​ISIS' Target Station 1 has been in a long shutdown since June 2021, to allow for some major engineering projects to take place. These include the TS1 project, which saw the removal and replacement of the target, moderators and surrounding assembly, and the significant upgrade of a number of neutron and muon beamlines.

As the projects near completion, the beam will be directed back to TS1 for commissioning of the target and instruments to take place. As well as the team working on the TS1 Project itself (some of whom are pictured above) there are many other groups of people who need to work together to bring the target station back to operations. We speak to some of the teams involved in preparing for this and how they ensure the instruments become safe and operational as quickly as possible.

During a shutdown, the ISIS beamlines switch from being officially managed by the beamline scientists to being the control of the Operations Team. The routine of returning the beamlines to the scientists after a short shutdown is relatively straightforward, involving some mechanical and electrical safety checks to ensure the shutters and interlocks are working correctly. However, after such a long shutdown, things are a bit different. Some beamlines have had a considerable amount of work done on them, which means they will need additional radiological checks to ensure the new setup and shielding is safe.

The usual checks might also take longer. In the same way the mechanical and electrical workings of your car might not work after 18 months of being off, the beamlines at ISIS are the same. Although, in a lot of TS1 cases, probably a lot older than your car! In the past, large engineering projects have changed the weight distribution in the target stations, leading to the floor levels to shift by a few mm: enough to upset some of the precision alignments in the instruments. The last few weeks before the beam returns have been busy for the Operations team. John Crawford says: “we are called to the instruments to help solve any problems that might have developed during the shutdown: our step count goes right up!"

They are also conscious of the need to document the new instrument setups accurately. Andy Nobbs explains: “when TS1 was built, computer drawings didn't exist, and most instrument plans were done on paper. We have found frequently that adjustments were made but not written down, and this can cause a nasty surprise when it comes to maintenance or replacement. We're making sure that when we close up instruments now, our model is an accurate representation of what's inside." During commissioning, the beam intensity will slowly ramp up, allowing the teams to discover any issues quickly if they arise.

Another major project to be taking place during the long shutdown was the upgrade of the RIKEN-RAL muon beamlines. This has included the installation of 35 new power supplies, over 100 km of cabling and miles of pipework. Before the beam returns, the team have been testing as much as they can, including the magnets, water systems and the 11 new vacuum pump sets and gauges. They have also been testing the integration of the new power supplies with the IBEX software used in the instruments. As with the Operations team, they have also discovered some issues during commissioning, but have been able to fix them during the process. The final stage is to return the shielding and mezzanine floor; even this requires planning as the crane is in high demand! When the beam is back on, and the muon target back in place, they will be able to do the final tuning of the magnets and detectors.

Unlike some of the other groups, the Ancillary Plant team's systems weren't turned off during the long shutdown. This is because they manage water flow, and many pieces of equipment require this to continue, even when they're not in use. Some of them cannot be drained, and the health risks of standing water are such that the dials were just turned down, rather than off. Even this is difficult to manage. Arron Froud explains: “the plant is designed to be operational, and we had to adjust a lot of set-points and alarms to adjust to a lower water flow rate. These will have to be re-adjusted as we prepare for the beam to return to TS1."

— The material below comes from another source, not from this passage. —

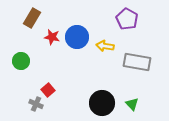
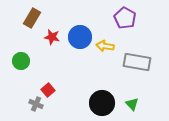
purple pentagon: moved 2 px left, 1 px up
blue circle: moved 3 px right
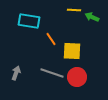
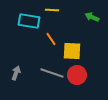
yellow line: moved 22 px left
red circle: moved 2 px up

Every day, whether during a run cycle or a maintenance period, the team monitor the water quality in the system. This includes bacteria levels but also pressure and temperature. By tracking these measurements by uploading them online, they're able to find any issues in the system, including leaks. This means that, even when circulating up to 150,000 litres of water every day, they can spot when a few litres go missing because of a broken pipe. The team of 14 are looking for ways to reduce their power consumption, balancing the desire to turn off equipment when it's not in use with the damage that could be done if the water supply is stopped.

As the long shutdown comes to an end, the team have had to make sure that the new pipework from the instrument upgrades and the TS1 project is integrated into the existing system. One new piece of equipment required a higher water flow for cooling than was expected and required a quick re-design to ensure it could operate safely with the connections available. In other areas, leaks were discovered when shielding had been returned slightly out of its original position. This type of problem solving is common for the team, who have replacement pumps and other equipment on standby for a quick installation if something goes wrong when ISIS is running.